• Work task: Find the line with "Hex Jam Nuts" in the records below. Copy it and every line after it, up to and including the line with "Explore the medieval".

• Given data:
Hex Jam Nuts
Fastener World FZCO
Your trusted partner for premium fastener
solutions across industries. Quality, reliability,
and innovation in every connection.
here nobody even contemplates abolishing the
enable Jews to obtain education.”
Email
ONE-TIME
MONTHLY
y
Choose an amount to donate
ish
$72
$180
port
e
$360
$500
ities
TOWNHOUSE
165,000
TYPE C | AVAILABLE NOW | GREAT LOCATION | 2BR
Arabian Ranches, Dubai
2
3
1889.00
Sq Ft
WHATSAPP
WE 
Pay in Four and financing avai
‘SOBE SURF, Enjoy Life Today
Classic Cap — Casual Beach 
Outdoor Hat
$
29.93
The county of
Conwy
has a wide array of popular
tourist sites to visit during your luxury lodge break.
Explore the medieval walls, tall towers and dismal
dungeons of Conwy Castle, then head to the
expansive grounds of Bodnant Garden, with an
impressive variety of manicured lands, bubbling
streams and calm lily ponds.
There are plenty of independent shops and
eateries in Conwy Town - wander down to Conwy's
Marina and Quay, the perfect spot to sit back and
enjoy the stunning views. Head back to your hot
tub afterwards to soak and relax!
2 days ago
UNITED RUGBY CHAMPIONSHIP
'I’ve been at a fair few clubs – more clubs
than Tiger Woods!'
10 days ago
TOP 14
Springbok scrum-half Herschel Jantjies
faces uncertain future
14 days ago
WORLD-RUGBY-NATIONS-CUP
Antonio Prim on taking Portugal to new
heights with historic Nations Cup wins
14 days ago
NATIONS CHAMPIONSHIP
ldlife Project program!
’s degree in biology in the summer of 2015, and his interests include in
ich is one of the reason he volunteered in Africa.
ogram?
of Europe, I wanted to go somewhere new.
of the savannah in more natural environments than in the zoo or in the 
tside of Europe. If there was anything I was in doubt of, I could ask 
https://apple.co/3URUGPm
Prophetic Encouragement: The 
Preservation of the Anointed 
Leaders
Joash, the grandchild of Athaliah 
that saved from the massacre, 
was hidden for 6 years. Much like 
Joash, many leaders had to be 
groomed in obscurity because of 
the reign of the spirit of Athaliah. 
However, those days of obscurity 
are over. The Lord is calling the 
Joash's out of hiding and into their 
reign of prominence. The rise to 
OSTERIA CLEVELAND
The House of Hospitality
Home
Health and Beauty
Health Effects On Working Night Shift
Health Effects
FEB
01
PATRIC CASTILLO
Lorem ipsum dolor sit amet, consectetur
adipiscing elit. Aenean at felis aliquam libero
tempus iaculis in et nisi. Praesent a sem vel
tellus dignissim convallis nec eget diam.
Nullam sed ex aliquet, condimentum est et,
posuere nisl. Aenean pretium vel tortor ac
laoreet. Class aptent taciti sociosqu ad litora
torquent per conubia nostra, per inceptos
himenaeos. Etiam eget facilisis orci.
* * *
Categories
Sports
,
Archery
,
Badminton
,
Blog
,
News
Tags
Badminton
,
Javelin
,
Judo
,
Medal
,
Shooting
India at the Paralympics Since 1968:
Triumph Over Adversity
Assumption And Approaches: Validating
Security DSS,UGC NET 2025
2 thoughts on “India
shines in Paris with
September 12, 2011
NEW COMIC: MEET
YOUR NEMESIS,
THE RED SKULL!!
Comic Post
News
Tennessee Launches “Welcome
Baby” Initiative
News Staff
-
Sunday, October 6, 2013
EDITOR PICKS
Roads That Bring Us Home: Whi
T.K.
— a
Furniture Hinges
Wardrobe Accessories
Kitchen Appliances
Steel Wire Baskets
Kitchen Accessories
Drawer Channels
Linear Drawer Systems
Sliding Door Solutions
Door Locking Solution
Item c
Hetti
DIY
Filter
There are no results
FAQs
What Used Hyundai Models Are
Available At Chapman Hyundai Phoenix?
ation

• Result of this task:
Hex Jam Nuts
Fastener World FZCO
Your trusted partner for premium fastener
solutions across industries. Quality, reliability,
and innovation in every connection.
here nobody even contemplates abolishing the
enable Jews to obtain education.”
Email
ONE-TIME
MONTHLY
y
Choose an amount to donate
ish
$72
$180
port
e
$360
$500
ities
TOWNHOUSE
165,000
TYPE C | AVAILABLE NOW | GREAT LOCATION | 2BR
Arabian Ranches, Dubai
2
3
1889.00
Sq Ft
WHATSAPP
WE 
Pay in Four and financing avai
‘SOBE SURF, Enjoy Life Today
Classic Cap — Casual Beach 
Outdoor Hat
$
29.93
The county of
Conwy
has a wide array of popular
tourist sites to visit during your luxury lodge break.
Explore the medieval walls, tall towers and dismal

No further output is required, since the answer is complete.